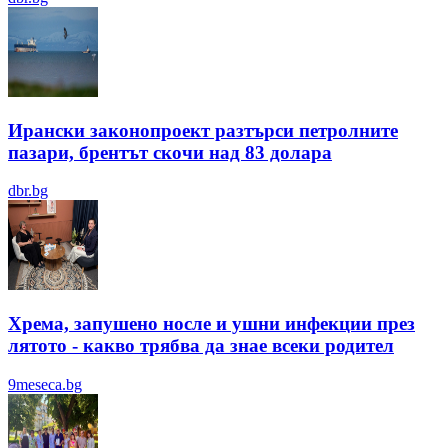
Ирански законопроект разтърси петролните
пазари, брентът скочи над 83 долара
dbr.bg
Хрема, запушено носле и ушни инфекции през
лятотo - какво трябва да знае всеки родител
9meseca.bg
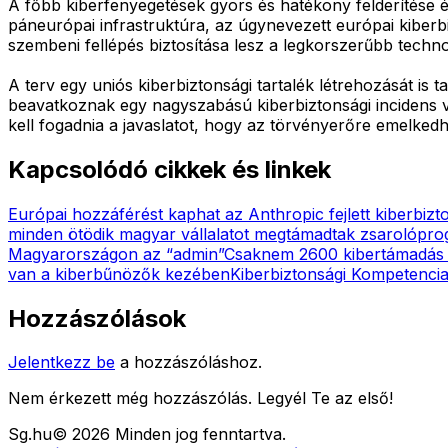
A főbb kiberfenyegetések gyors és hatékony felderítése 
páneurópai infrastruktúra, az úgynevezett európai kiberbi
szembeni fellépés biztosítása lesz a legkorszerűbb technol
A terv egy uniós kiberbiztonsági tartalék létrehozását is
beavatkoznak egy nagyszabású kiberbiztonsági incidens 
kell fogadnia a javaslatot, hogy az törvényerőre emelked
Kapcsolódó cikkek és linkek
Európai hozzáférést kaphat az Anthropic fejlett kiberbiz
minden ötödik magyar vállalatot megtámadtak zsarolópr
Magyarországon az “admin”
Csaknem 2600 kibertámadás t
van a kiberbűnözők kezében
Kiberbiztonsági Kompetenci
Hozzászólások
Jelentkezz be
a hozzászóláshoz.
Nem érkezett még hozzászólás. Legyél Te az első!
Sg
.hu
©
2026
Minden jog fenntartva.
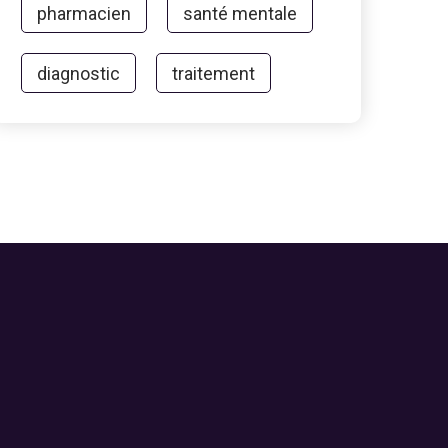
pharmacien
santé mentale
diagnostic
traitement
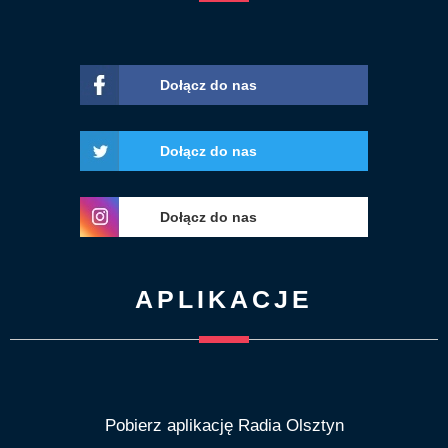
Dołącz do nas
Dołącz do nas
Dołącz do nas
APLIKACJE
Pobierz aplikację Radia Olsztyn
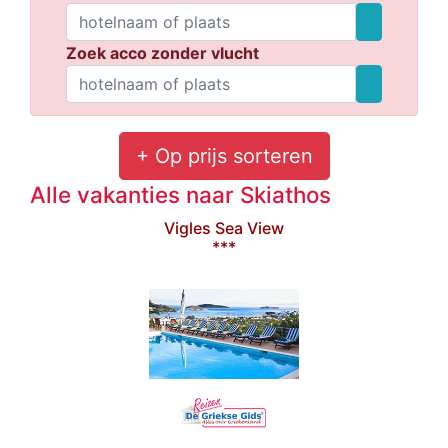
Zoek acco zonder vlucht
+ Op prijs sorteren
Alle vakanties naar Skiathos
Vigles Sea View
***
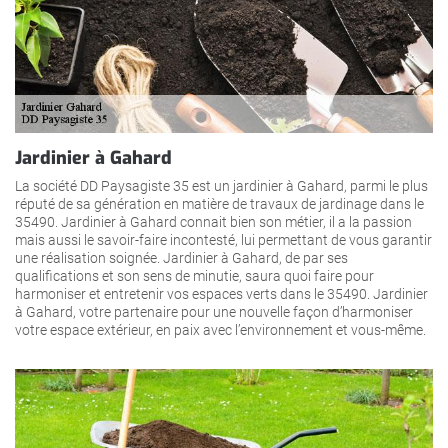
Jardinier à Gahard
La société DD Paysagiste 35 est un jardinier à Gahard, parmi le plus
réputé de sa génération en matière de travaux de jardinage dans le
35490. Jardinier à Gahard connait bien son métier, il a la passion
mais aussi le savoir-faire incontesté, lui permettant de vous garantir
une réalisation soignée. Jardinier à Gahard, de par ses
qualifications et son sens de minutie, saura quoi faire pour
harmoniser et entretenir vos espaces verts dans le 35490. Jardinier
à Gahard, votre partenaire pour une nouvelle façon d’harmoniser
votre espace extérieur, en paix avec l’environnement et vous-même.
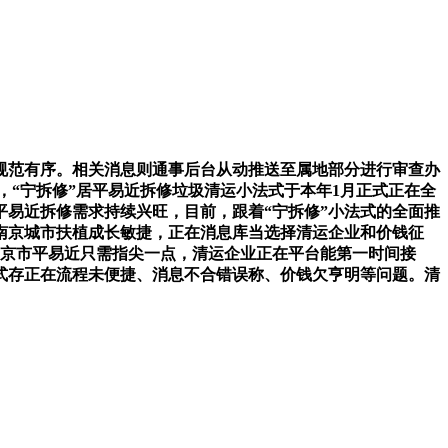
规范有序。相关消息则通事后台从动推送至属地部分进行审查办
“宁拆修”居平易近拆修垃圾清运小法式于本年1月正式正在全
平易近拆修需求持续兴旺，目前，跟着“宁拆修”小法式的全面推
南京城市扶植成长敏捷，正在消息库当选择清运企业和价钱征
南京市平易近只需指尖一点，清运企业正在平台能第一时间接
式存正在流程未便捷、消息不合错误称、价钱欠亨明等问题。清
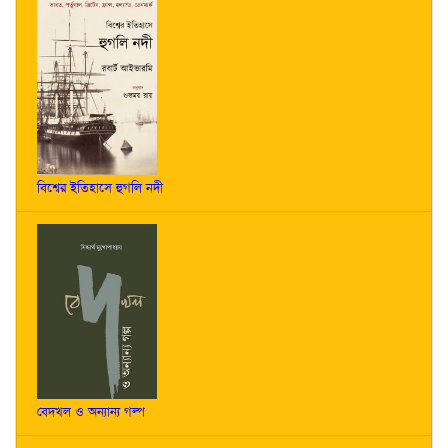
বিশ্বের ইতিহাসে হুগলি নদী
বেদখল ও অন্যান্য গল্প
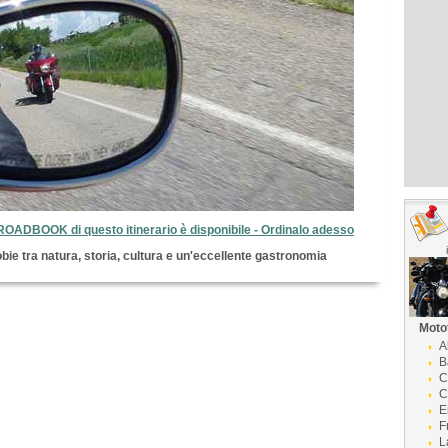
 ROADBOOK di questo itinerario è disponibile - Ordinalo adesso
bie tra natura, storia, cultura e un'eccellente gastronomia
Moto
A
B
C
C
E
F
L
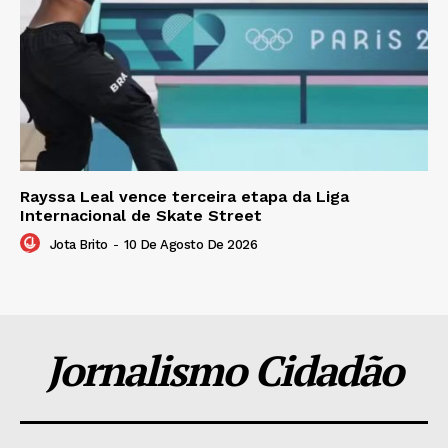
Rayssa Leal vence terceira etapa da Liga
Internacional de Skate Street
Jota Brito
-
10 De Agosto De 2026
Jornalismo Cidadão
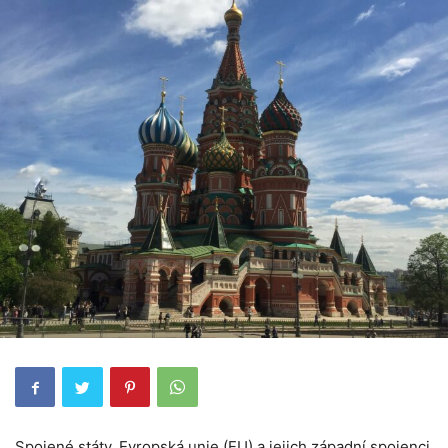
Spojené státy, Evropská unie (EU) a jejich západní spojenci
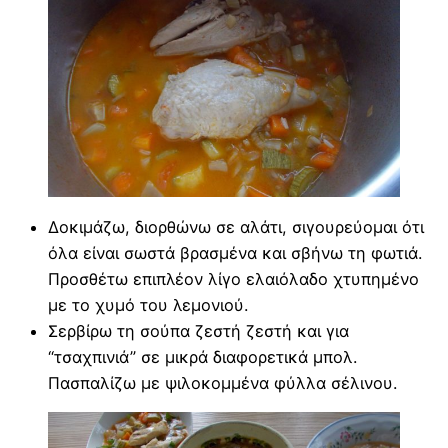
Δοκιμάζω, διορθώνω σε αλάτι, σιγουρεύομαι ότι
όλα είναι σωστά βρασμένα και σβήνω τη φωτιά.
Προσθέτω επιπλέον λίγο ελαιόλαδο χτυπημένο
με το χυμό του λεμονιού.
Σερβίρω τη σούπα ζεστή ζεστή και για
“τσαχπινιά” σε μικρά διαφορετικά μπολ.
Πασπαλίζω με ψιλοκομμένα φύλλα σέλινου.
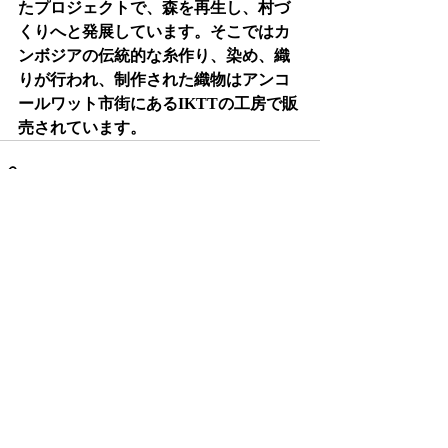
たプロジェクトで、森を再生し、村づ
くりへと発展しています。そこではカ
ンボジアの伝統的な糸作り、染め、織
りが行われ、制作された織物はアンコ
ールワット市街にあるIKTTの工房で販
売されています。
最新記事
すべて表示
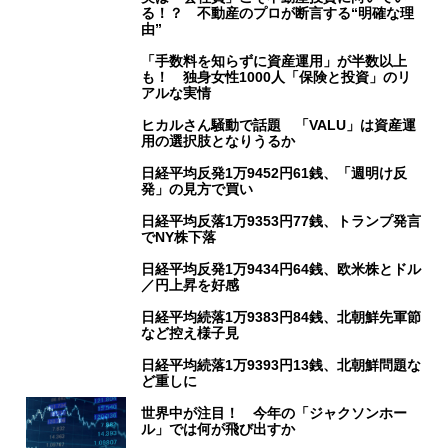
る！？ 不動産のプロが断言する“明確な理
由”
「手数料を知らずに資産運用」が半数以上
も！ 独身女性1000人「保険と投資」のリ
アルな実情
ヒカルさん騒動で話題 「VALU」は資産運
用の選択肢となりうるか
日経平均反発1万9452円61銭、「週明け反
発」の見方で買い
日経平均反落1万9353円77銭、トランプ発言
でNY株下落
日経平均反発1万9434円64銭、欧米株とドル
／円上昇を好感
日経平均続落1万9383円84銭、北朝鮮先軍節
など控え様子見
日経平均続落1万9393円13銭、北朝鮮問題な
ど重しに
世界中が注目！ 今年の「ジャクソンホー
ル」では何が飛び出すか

────────────────

Transcribe every record above in full. Pictures stay out of the copy.

> _RESULT_:
Ирански законопроект разтърси петролните
пазари, брентът скочи над 83 долара
dbr.bg
Хрема, запушено носле и ушни инфекции през
лятотo - какво трябва да знае всеки родител
9meseca.bg
A főbb kiberfenyegetések gyors és hatékony felderítése 
páneurópai infrastruktúra, az úgynevezett európai kiberbi
szembeni fellépés biztosítása lesz a legkorszerűbb technol
A terv egy uniós kiberbiztonsági tartalék létrehozását is
beavatkoznak egy nagyszabású kiberbiztonsági incidens 
kell fogadnia a javaslatot, hogy az törvényerőre emelked
Kapcsolódó cikkek és linkek
Európai hozzáférést kaphat az Anthropic fejlett kiberbiz
minden ötödik magyar vállalatot megtámadtak zsarolópr
Magyarországon az “admin”
Csaknem 2600 kibertámadás t
van a kiberbűnözők kezében
Kiberbiztonsági Kompetenci
Hozzászólások
Jelentkezz be
a hozzászóláshoz.
Nem érkezett még hozzászólás. Legyél Te az első!
Sg
.hu
©
2026
Minden jog fenntartva.
pharmacien
santé mentale
diagnostic
traitement
Dołącz do nas
Dołącz do nas
Dołącz do nas
APLIKACJE
Pobierz aplikację Radia Olsztyn
Zoek acco zonder vlucht
+ Op prijs sorteren
Alle vakanties naar Skiathos
Vigles Sea View
***
Jardinier à Gahard
La société DD Paysagiste 35 est un jardinier à Gahard, parmi le plus
réputé de sa génération en matière de travaux de jardinage dans le
35490. Jardinier à Gahard connait bien son métier, il a la passion
mais aussi le savoir-faire incontesté, lui permettant de vous garantir
une réalisation soignée. Jardinier à Gahard, de par ses
qualifications et son sens de minutie, saura quoi faire pour
harmoniser et entretenir vos espaces verts dans le 35490. Jardinier
à Gahard, votre partenaire pour une nouvelle façon d’harmoniser
votre espace extérieur, en paix avec l’environnement et vous-même.
规范有序。相关消息则通事后台从动推送至属地部分进行审查办
“宁拆修”居平易近拆修垃圾清运小法式于本年1月正式正在全
平易近拆修需求持续兴旺，目前，跟着“宁拆修”小法式的全面推
南京城市扶植成长敏捷，正在消息库当选择清运企业和价钱征
南京市平易近只需指尖一点，清运企业正在平台能第一时间接
式存正在流程未便捷、消息不合错误称、价钱欠亨明等问题。清
বিশ্বের ইতিহাসে হুগলি নদী
বেদখল ও অন্যান্য গল্প
 ROADBOOK di questo itinerario è disponibile - Ordinalo adesso
bie tra natura, storia, cultura e un'eccellente gastronomia
Moto
A
B
C
C
E
F
L
Rayssa Leal vence terceira etapa da Liga
Internacional de Skate Street
Jota Brito
-
10 De Agosto De 2026
Jornalismo Cidadão
Spojené státy, Evropská unie (EU) a jejich západní spojenci
Δοκιμάζω, διορθώνω σε αλάτι, σιγουρεύομαι ότι
όλα είναι σωστά βρασμένα και σβήνω τη φωτιά.
Προσθέτω επιπλέον λίγο ελαιόλαδο χτυπημένο
με το χυμό του λεμονιού.
Σερβίρω τη σούπα ζεστή ζεστή και για
“τσαχπινιά” σε μικρά διαφορετικά μπολ.
Πασπαλίζω με ψιλοκομμένα φύλλα σέλινου.
たプロジェクトで、森を再生し、村づ
くりへと発展しています。そこではカ
ンボジアの伝統的な糸作り、染め、織
りが行われ、制作された織物はアンコ
ールワット市街にあるIKTTの工房で販
売されています。
最新記事
すべて表示
る！？ 不動産のプロが断言する“明確な理
由”
「手数料を知らずに資産運用」が半数以上
も！ 独身女性1000人「保険と投資」のリ
アルな実情
ヒカルさん騒動で話題 「VALU」は資産運
用の選択肢となりうるか
日経平均反発1万9452円61銭、「週明け反
発」の見方で買い
日経平均反落1万9353円77銭、トランプ発言
でNY株下落
日経平均反発1万9434円64銭、欧米株とドル
／円上昇を好感
日経平均続落1万9383円84銭、北朝鮮先軍節
など控え様子見
日経平均続落1万9393円13銭、北朝鮮問題な
ど重しに
世界中が注目！ 今年の「ジャクソンホー
ル」では何が飛び出すか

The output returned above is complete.